A um momento determinado, uma pilha - seja mosca do ser humano ou de fruto - é sujeita a uma cascata da informação das dúzias das proteínas da sinalização que actuam individualmente e no concerto. Decifrar que disparadores são vitais a um processo, como o crescimento do tumor do N-F, envolve o teste da tentativa e erro. Quando os pesquisadores encontram uma tensão da mosca com N-F-como os tumores, por exemplo, conduzem os testes para encontrar que as proteínas da sinalização estão sendo sob ou sobre-produziram-nos.

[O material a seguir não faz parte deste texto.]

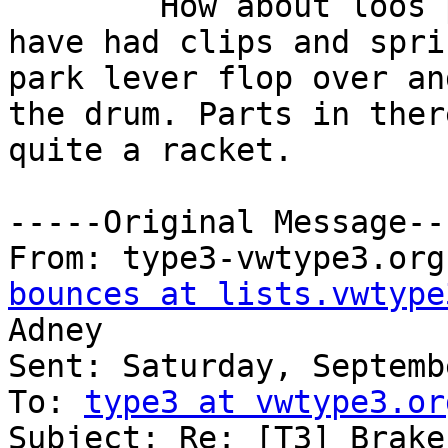
	How about loos parts in the rea drums I 
have had clips and spri
park lever flop over an
the drum. Parts in ther
quite a racket.

-----Original Message---
From: type3-vwtype3.org
bounces at lists.vwtype
Adney

Sent: Saturday, Septemb
To: 
type3 at vwtype3.or
Subject: Re: [T3] Brake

“Imagine um sistema complexo do metro como New York,” disse a proa. “Nossas proteínas da sinalização são como passageiros. Nós podemos saber que ou muito ou muito poucos delas estão obtendo a um destino específico, mas nós não temos nenhuma ideia como estão obtendo lá. Assim nós abrimos e fechamos túneis específicos até nós encontramos esses que são os trajectos os mais importantes.”

A equipe da proa identificou 10 proteínas de sinalização, incluindo PKA, que parecem jogar um papel no N-F, e suspeitos que severos encontrarão eventualmente que pelo menos duas vezes isso muitos são involvidos.

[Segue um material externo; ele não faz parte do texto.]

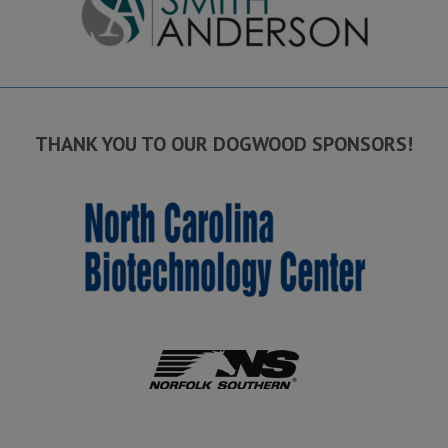
THANK YOU TO OUR DOGWOOD SPONSORS!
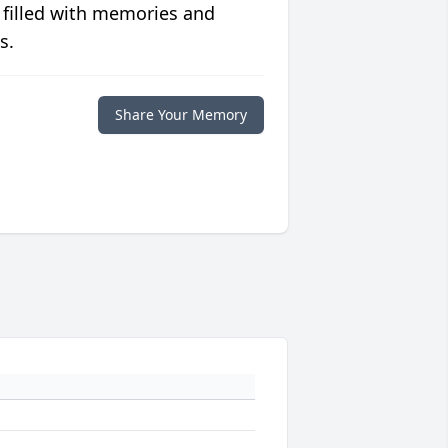
 filled with memories and
s.
Share Your Memory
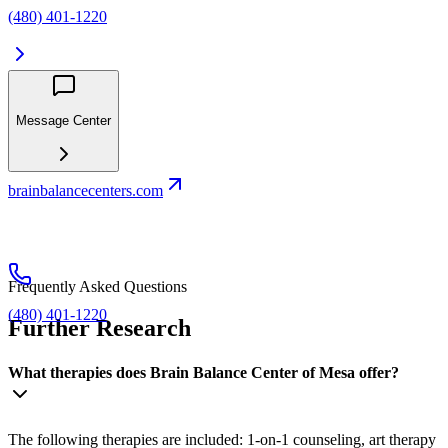
(480) 401-1220
Message Center
brainbalancecenters.com
Frequently Asked Questions
(480) 401-1220
Further Research
What therapies does Brain Balance Center of Mesa offer?
The following therapies are included: 1-on-1 counseling, art therapy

O aspecto final do projecto da concessão do DoD envolve o estudo de um gene da mosca de fruto chamado o “pushover” o grupo de investigação dessa proa descoberto aproximadamente cinco anos há. O Pushover - que selecciona seu nome do facto que as moscas sem o gene são fáceis de bater sobre - cria uma proteína deregulamento chamada impulso. O grupo da proa está tentando aprender mais sobre como o impulso interage com o PKA e os outros compostos para regular o crescimento periférico do nervo.

O programa de investigação do Neurofibromatosis do DoD, a agência a maior do financiamento do mundo da pesquisa no neurofibromatosis, sublinha aproximações inovativas à detecção e ao tratamento da doença.